Te veel bewegen geeft meer kapselprikkeling en meer stijfheid van de schouder. Het schouderkapsel moet via natuurlijke weg herstellen van verkort weefsel (door onteking / verklevingen) naar normaal elastisch schouderkapsel. Als het kapsel ruimer wordt, kan vanzelf meer met de schouder bewogen worden.
Het is belangrijk om verdere irritatie van het schouderkapsel en de slijmbeurs te voorkomen door pijnlijke bewegingen in het dagelijkse leven te vermijden en ruim binnen de grenzen van beweging te blijven.
Intensief oefenen van de schouder heeft geen bewezen effect getoond.
Wat in elke fase doen
Eerste fase: Leren hoe de overgebleven beweeglijkheid optimaal benut kan worden zonder (na) pijn
Tweede fase: Het blijft belangrijk dat er in de schouder alleen onder de pijngrens bewogen wordt.
Derde fase: Er ontstaat meer beweeglijkheid in de schouder, waardoor er weer meer ruimte is om te bewegen.
Ontspannen / pijn dempen
Mitella / brace gebruiken bij veel pijn of houd de hand in de zak bij staan en lopen. Zie ook 'hulpmiddelen' op deze site en kijk bij 'ondersteuning'. Zie bol.com: schouderbrace en mitella
Losmaakoefeningen vaak en kort doen om spieren en gewricht binnen mogelijkheden los te houden. ie verder bij oefeningen
Warmtepakking op nek- en schouderspieren (met fysiotherapeut doornemen waar en wanneer).

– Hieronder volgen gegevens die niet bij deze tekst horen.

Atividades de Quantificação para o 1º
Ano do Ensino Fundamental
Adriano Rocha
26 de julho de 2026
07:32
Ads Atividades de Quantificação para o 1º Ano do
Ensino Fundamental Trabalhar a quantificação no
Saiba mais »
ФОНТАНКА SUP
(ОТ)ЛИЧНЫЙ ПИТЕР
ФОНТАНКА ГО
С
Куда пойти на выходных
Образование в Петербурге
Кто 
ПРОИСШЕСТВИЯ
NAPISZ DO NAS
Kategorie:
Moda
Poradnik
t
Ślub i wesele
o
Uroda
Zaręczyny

Zie bol.com: hot/coldpack
Zelfmassage nek- en schouderspieren om spieren rond nek en schouder los te houden. Zie 'oefeningen divers' en kijk bij massage schouder/bovenarm
Neem dit door met de eigen fysiotherapeut zodat die kan aangeven welke technieken voor u zinvol zijn, met welke intensiteit u het kan doen en waar u op moet letten.
IJspakking rond schoudergewricht (tien minuten, doekje tussen pakking en huid en twintig minuten pauze tussen elke behandeling) bij pijn. Zie website 'rehab my patient': koude pakking. Zie bol.com: hot/coldpack
Kijk samen met de fysiotherapeut welke activiteit nog mogelijk is
Neem met de fysiotherapeut door welke adviezen voor u zinvol zijn
Punten die van belang zijn bij deze klacht
Volg altijd het protocol van de eigen specialist / fysiotherapeut.

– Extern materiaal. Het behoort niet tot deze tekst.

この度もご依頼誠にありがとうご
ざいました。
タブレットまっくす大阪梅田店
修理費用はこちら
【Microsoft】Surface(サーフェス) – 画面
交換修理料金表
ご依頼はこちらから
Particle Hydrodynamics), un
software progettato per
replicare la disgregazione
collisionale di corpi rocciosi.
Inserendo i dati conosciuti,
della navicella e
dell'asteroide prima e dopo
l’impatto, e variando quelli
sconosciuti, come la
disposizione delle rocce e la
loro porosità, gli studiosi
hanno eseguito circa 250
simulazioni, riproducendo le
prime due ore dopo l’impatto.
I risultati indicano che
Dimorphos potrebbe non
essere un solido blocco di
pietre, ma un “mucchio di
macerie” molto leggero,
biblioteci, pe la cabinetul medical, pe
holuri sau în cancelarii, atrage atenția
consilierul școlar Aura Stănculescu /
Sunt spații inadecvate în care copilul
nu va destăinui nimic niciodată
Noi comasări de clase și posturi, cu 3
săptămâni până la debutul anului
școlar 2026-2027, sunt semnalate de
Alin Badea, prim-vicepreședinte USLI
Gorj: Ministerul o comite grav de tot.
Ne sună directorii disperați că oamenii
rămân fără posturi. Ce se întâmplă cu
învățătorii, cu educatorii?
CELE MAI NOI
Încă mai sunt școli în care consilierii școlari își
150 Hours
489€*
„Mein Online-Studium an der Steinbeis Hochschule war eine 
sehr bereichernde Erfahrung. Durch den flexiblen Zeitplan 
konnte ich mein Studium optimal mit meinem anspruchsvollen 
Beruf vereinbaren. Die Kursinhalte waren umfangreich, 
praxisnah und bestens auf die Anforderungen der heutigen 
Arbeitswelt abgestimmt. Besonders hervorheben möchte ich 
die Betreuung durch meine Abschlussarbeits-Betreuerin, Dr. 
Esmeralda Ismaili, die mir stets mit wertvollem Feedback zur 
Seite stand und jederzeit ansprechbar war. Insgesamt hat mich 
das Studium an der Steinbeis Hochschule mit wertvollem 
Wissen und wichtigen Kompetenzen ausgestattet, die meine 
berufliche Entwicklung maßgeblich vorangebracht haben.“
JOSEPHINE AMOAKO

De fysiotherapeut maakt een oefenprogramma met u: erg belangrijk dit te volgen ivm kans op overbelasting en extra blessures (slijmbeursklacht en inklemmingsklacht)!! Zie aanvullende informatie 1.1 en 1.3 en 2.10 en ...

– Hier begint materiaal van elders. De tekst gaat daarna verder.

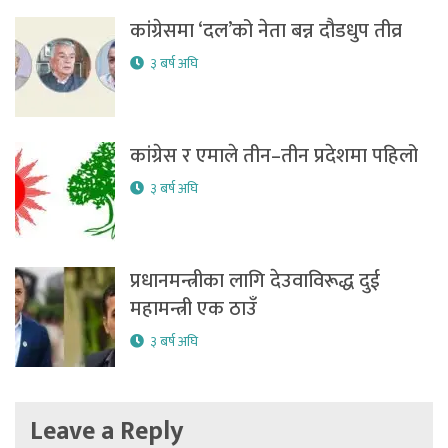
कांग्रेसमा ‘दल’को नेता बन्न दौडधुप तीव्र
३ बर्ष अघि
कांग्रेस र एमाले तीन–तीन प्रदेशमा पहिलो
३ बर्ष अघि
प्रधानमन्त्रीका लागि देउवाविरूद्ध दुई
महामन्त्री एक ठाउँ
३ बर्ष अघि
Leave a Reply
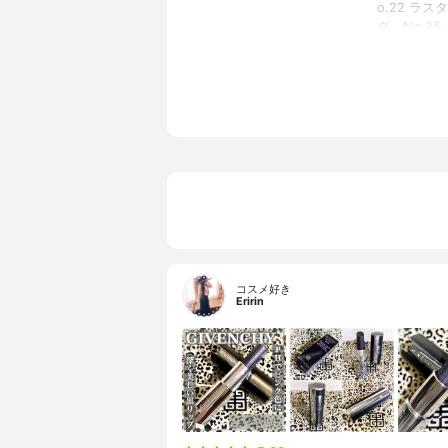
o.22 ラ
ダ、No.2
SPF/PA
なし
全成分
トリイソス
リノレイル
リノール酸
ラン、ホホ
ウ、トリ（
リン、トコ
（ジ－ｔ－
ランダセン
分類
化粧品
UVカット機能
なし
コスメ好き
Eririn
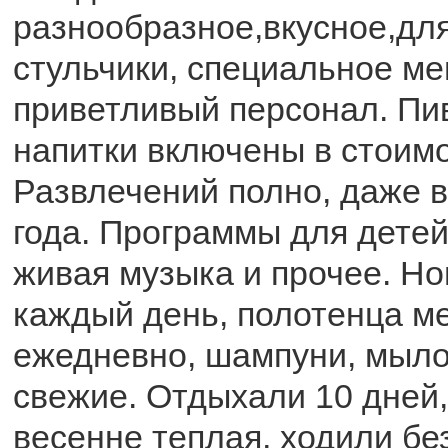
разнообразное,вкусное,дл
стульчики, специальное м
приветливый персонал. Пив
напитки включены в стоимо
Развлечений полно, даже в
года. Программы для детей
живая музыка и прочее. Н
каждый день, полотенца м
ежедневно, шампуни, мыло
свежие. Отдыхали 10 дней,
весенне теплая, ходили бе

De oefeningen mogen geen pijn / napijn veroorzaken!!! (bij deze klacht essentieel). Eventuele pijn bespreken met fysiotherapeut. Soms is het zelfs beter geen oefeningen te doen!!
Oefeningen aanpassen aan reactiviteit schouderkapsel: hoge-, matige- en lage reactiviteit: Opbouwen oefeningen in zwaarte als beweeglijkheid van het schouderkapsel het toelaat (kan maanden duren!).
Houdingsgevoeloefeningen om een optimaal bewegingssamenspel tussen bovenarm (kop schoudergewricht) en schouderblad (kom schoudergewricht) te realiseren
Losmaakoefeningen: ontspannen spieren rond de schouder en het schoudergewricht. De fysiotherapeut geeft aan wat mag (is afhankelijk van de fase waarin klachtenbeeld zich bevind bij u).
Het optillen van de arm naar voren mag niet geoefend worden (en zeker niet met een katrol de arm omhoog trekken of tegen de muur oplopen met de handen) omdat daarmee de slijmbeurs en pezen geirriteerd worden (zie aanvullende informatie 1.3)
Spierversterkende oefeningen en stabilisatie oefeningen van de spieren rond de schouder (zgn rotatorcuff) en schouderbladspieren: beginnen onder de 90 graden en daarna boven de 90 graden als het pijnvrij kan.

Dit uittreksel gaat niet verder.